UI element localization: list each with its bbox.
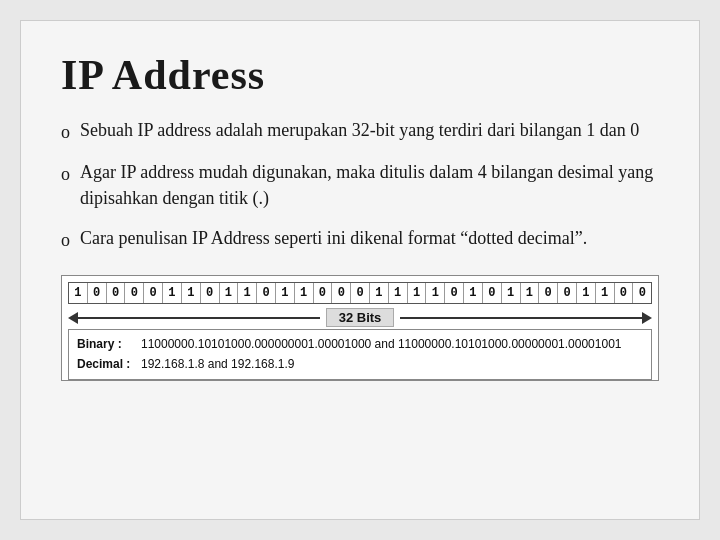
arrow-line (77, 317, 320, 319)
bit-cell: 0 (483, 283, 502, 303)
binary-label: Binary : (77, 335, 137, 354)
bit-cell: 1 (464, 283, 483, 303)
info-box: Binary : 11000000.10101000.000000001.000… (68, 329, 652, 379)
bit-cell: 0 (144, 283, 163, 303)
bit-cell: 1 (276, 283, 295, 303)
bit-row: 1000011011011000111101011001100 (68, 282, 652, 304)
bit-cell: 0 (107, 283, 126, 303)
bit-cell: 0 (332, 283, 351, 303)
bullet-text-3: Cara penulisan IP Address seperti ini di… (80, 225, 587, 251)
bit-cell: 0 (445, 283, 464, 303)
bit-cell: 1 (426, 283, 445, 303)
list-item: o Cara penulisan IP Address seperti ini … (61, 225, 659, 253)
binary-line: Binary : 11000000.10101000.000000001.000… (77, 335, 643, 354)
bit-cell: 0 (558, 283, 577, 303)
bit-cell: 1 (389, 283, 408, 303)
list-item: o Agar IP address mudah digunakan, maka … (61, 159, 659, 211)
decimal-line: Decimal : 192.168.1.8 and 192.168.1.9 (77, 355, 643, 374)
bit-cell: 1 (577, 283, 596, 303)
arrow-right-head (642, 312, 652, 324)
bit-cell: 1 (408, 283, 427, 303)
bullet-text-1: Sebuah IP address adalah merupakan 32-bi… (80, 117, 639, 143)
list-item: o Sebuah IP address adalah merupakan 32-… (61, 117, 659, 145)
bit-cell: 0 (351, 283, 370, 303)
bit-cell: 1 (182, 283, 201, 303)
arrow-label: 32 Bits (326, 308, 395, 327)
bit-cell: 1 (163, 283, 182, 303)
bit-cell: 0 (615, 283, 634, 303)
bit-diagram: 1000011011011000111101011001100 32 Bits … (61, 275, 659, 380)
slide-title: IP Address (61, 51, 659, 99)
bit-cell: 0 (539, 283, 558, 303)
bit-cell: 1 (370, 283, 389, 303)
bit-cell: 1 (295, 283, 314, 303)
arrow-line-2 (400, 317, 643, 319)
bit-cell: 0 (201, 283, 220, 303)
arrow-row: 32 Bits (68, 304, 652, 329)
decimal-label: Decimal : (77, 355, 137, 374)
bit-cell: 0 (633, 283, 651, 303)
bit-cell: 1 (238, 283, 257, 303)
slide: IP Address o Sebuah IP address adalah me… (20, 20, 700, 520)
bit-cell: 1 (596, 283, 615, 303)
bit-cell: 0 (257, 283, 276, 303)
bullet-text-2: Agar IP address mudah digunakan, maka di… (80, 159, 659, 211)
decimal-value: 192.168.1.8 and 192.168.1.9 (141, 355, 294, 374)
bullet-list: o Sebuah IP address adalah merupakan 32-… (61, 117, 659, 253)
binary-value: 11000000.10101000.000000001.00001000 and… (141, 335, 622, 354)
bullet-icon-2: o (61, 161, 70, 187)
bit-cell: 1 (502, 283, 521, 303)
bit-cell: 1 (521, 283, 540, 303)
bit-cell: 0 (314, 283, 333, 303)
bullet-icon-1: o (61, 119, 70, 145)
bit-cell: 1 (69, 283, 88, 303)
bit-cell: 0 (125, 283, 144, 303)
bit-cell: 0 (88, 283, 107, 303)
bit-cell: 1 (220, 283, 239, 303)
bullet-icon-3: o (61, 227, 70, 253)
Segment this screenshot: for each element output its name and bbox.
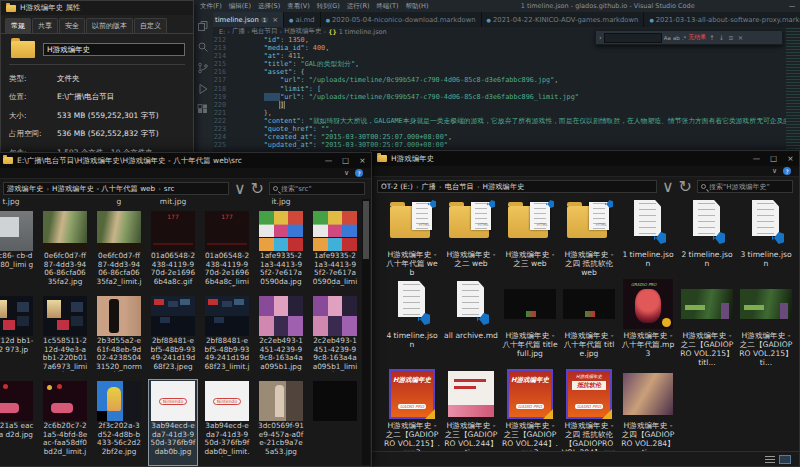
find-in-selection-icon[interactable]: ≡: [727, 34, 734, 42]
breadcrumb-file[interactable]: 1 timeline.json: [339, 28, 387, 36]
scrollbar[interactable]: [362, 199, 370, 465]
vscode-editor[interactable]: 212 "id": 1350,213 "media_id": 400,214 "…: [213, 36, 786, 160]
menu-item[interactable]: 选择(S): [255, 2, 283, 11]
file-item[interactable]: all archive.md: [442, 278, 500, 368]
address-segment[interactable]: src: [164, 184, 175, 193]
refresh-icon[interactable]: ↻: [679, 177, 692, 196]
props-tab[interactable]: 自定义: [134, 18, 167, 33]
close-icon[interactable]: ×: [354, 156, 371, 165]
menu-item[interactable]: 转到(G): [314, 2, 343, 11]
maximize-icon[interactable]: □: [765, 154, 782, 163]
file-item[interactable]: 1-212d bb1-22 973.jp: [0, 295, 35, 380]
file-item[interactable]: f-cc86- cb-d2a 80_limi g: [0, 210, 35, 295]
search-box[interactable]: [697, 180, 793, 193]
match-case-icon[interactable]: Aa: [664, 35, 671, 41]
search-icon[interactable]: [197, 41, 209, 53]
file-item[interactable]: H游戏编年史GADIO PROH游戏编年史 - 之三【GADIOPRO VOL.…: [501, 368, 559, 459]
address-segment[interactable]: 电台节目: [445, 182, 474, 192]
file-item[interactable]: HTMLH游戏编年史 - 之四 抵抗软伦 web: [560, 197, 618, 278]
file-item[interactable]: 17701a06548-2438-4119-970d-2e16966b4a8c.…: [149, 210, 197, 295]
menu-item[interactable]: 编辑(E): [226, 2, 254, 11]
close-icon[interactable]: ×: [782, 154, 799, 163]
file-item[interactable]: 1afe9335-21a3-4413-95f2-7e617a0590da_lim…: [311, 210, 359, 295]
file-item[interactable]: [311, 380, 359, 465]
file-item[interactable]: 2c2eb493-1451-4239-99c8-163a4aa095b1_lim…: [311, 295, 359, 380]
file-item[interactable]: H游戏编年史抵抗软伦GADIO PROH游戏编年史 - 之四 抵抗软伦【GADI…: [560, 368, 618, 459]
file-item[interactable]: 17701a06548-2438-4119-970d-2e16966b4a8c_…: [203, 210, 251, 295]
refresh-icon[interactable]: ↻: [251, 179, 264, 198]
file-item[interactable]: 3 timeline.json: [737, 197, 795, 278]
file-item[interactable]: H游戏编年史 - 八十年代篇 title full.jpg: [501, 278, 559, 368]
props-tab[interactable]: 安全: [59, 18, 85, 33]
find-close-icon[interactable]: ×: [737, 34, 744, 42]
file-item[interactable]: Nintendo3ab94ecd-eda7-41d3-950d-376fb9fd…: [149, 380, 197, 465]
minimize-icon[interactable]: —: [784, 2, 800, 10]
file-item[interactable]: 1afe9335-21a3-4413-95f2-7e617a0590da.jpg: [257, 210, 305, 295]
help-icon[interactable]: ?: [355, 169, 363, 177]
find-expand-chevron-icon[interactable]: ›: [599, 34, 602, 42]
file-item[interactable]: 2bf88481-ebf5-48b9-9349-241d19d68f23_lim…: [203, 295, 251, 380]
address-segment[interactable]: 游戏编年史: [7, 184, 43, 194]
breadcrumb-item[interactable]: H游戏编年史: [284, 27, 321, 36]
file-item[interactable]: H游戏编年史 - 之二【GADIOPRO VOL.215】 ti...: [737, 278, 795, 368]
file-item[interactable]: HTMLH游戏编年史 - 八十年代篇 web: [383, 197, 441, 278]
vscode-minimap[interactable]: [786, 28, 800, 154]
list-view-icon[interactable]: [765, 455, 775, 463]
find-input[interactable]: [604, 33, 662, 43]
editor-tab[interactable]: ●2020-05-04-niconico-download.markdown: [321, 12, 482, 27]
file-item[interactable]: H游戏编年史 - 八十年代篇 title.jpg: [560, 278, 618, 368]
file-item[interactable]: c7-21a5 eac-faa d2d.jpg: [0, 380, 35, 465]
address-dropdown-icon[interactable]: ∨: [234, 179, 246, 198]
help-icon[interactable]: ?: [783, 167, 791, 175]
file-item[interactable]: 2b3d55a2-e61f-48eb-9d02-423850431520_nor…: [95, 295, 143, 380]
file-item[interactable]: HTMLH游戏编年史 - 之三 web: [501, 197, 559, 278]
file-item[interactable]: 1c558511-212d-49e3-abb1-220b017a6973_lim…: [41, 295, 89, 380]
address-segment[interactable]: OT-2 (E:): [381, 182, 413, 191]
file-item[interactable]: H游戏编年史 - 之二【GADIOPRO VOL.215】 titl...: [678, 278, 736, 368]
editor-tab[interactable]: ●2021-04-22-KINICO-ADV-games.markdown: [482, 12, 645, 27]
file-item[interactable]: 1 timeline.json: [619, 197, 677, 278]
file-item[interactable]: 0e6fc0d7-ff87-4dd3-9406-86cfa0635fa2_lim…: [95, 210, 143, 295]
file-item[interactable]: 2 timeline.json: [678, 197, 736, 278]
file-item[interactable]: Nintendo3ab94ecd-eda7-41d3-950d-376fb9fd…: [203, 380, 251, 465]
menu-item[interactable]: 帮助(H): [402, 2, 431, 11]
search-input[interactable]: [709, 183, 789, 191]
file-item[interactable]: 2bf88481-ebf5-48b9-9349-241d19d68f23.jpe…: [149, 295, 197, 380]
editor-tab[interactable]: ●2021-03-13-all-about-software-proxy.mar…: [644, 12, 800, 27]
address-segment[interactable]: 广播: [422, 182, 437, 192]
address-segment[interactable]: H游戏编年史: [483, 182, 525, 192]
menu-item[interactable]: 查看(V): [284, 2, 313, 11]
search-input[interactable]: [281, 185, 361, 193]
ribbon-collapse-icon[interactable]: ∨: [772, 167, 777, 175]
file-item[interactable]: 2f3c202a-3d52-4d8b-b433-56c2d22bf2e.jpg: [95, 380, 143, 465]
source-control-icon[interactable]: [197, 62, 209, 74]
editor-tab[interactable]: ●ai.md: [284, 12, 321, 27]
tab-close-icon[interactable]: ×: [270, 16, 278, 24]
search-box[interactable]: [269, 182, 365, 195]
file-item[interactable]: HTMLH游戏编年史 - 之二 web: [442, 197, 500, 278]
props-tab[interactable]: 以前的版本: [86, 18, 133, 33]
file-item[interactable]: GRADIO PROH游戏编年史 - 八十年代篇.mp3: [619, 278, 677, 368]
minimize-icon[interactable]: —: [320, 156, 337, 165]
explorer-icon[interactable]: [197, 20, 209, 32]
regex-icon[interactable]: .*: [682, 35, 687, 41]
address-dropdown-icon[interactable]: ∨: [662, 177, 674, 196]
file-item[interactable]: 2c6b20c7-21a5-4bfd-8eac-faa58df0bd2d_lim…: [41, 380, 89, 465]
menu-item[interactable]: 终端(T): [373, 2, 401, 11]
address-bar[interactable]: 游戏编年史›H游戏编年史 - 八十年代篇 web›src: [3, 182, 229, 195]
props-tab[interactable]: 常规: [5, 18, 31, 33]
file-item[interactable]: 3dc0569f-91e9-457a-a0fe-21cb9a7e5a53.jpg: [257, 380, 305, 465]
minimize-icon[interactable]: —: [748, 154, 765, 163]
thumbnail-view-icon[interactable]: [779, 455, 791, 464]
file-item[interactable]: H游戏编年史 - 之三【GADIOPRO VOL.244】 ti...: [442, 368, 500, 459]
scrollbar-thumb[interactable]: [363, 201, 369, 259]
address-bar[interactable]: OT-2 (E:)›广播›电台节目›H游戏编年史: [377, 180, 657, 193]
menu-item[interactable]: 文件(F): [197, 2, 225, 11]
address-segment[interactable]: H游戏编年史 - 八十年代篇 web: [52, 184, 155, 194]
file-item[interactable]: 2c2eb493-1451-4239-99c8-163a4aa095b1.jpg: [257, 295, 305, 380]
file-item[interactable]: H游戏编年史 - 之四【GADIOPRO VOL.284】 ti...: [619, 368, 677, 459]
file-item[interactable]: 0e6fc0d7-ff87-4dd3-9406-86cfa0635fa2.jpg: [41, 210, 89, 295]
extensions-icon[interactable]: [197, 104, 209, 116]
breadcrumb-item[interactable]: 电台节目: [252, 27, 278, 36]
whole-word-icon[interactable]: ab: [673, 35, 680, 41]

WHAT THIS TASK INVOLVES: Copy out each line of the records above that includes "label".

ANSWER FOR THIS EXERCISE:
binary-label: Binary : (77, 335, 137, 354)
arrow-label: 32 Bits (326, 308, 395, 327)
decimal-label: Decimal : (77, 355, 137, 374)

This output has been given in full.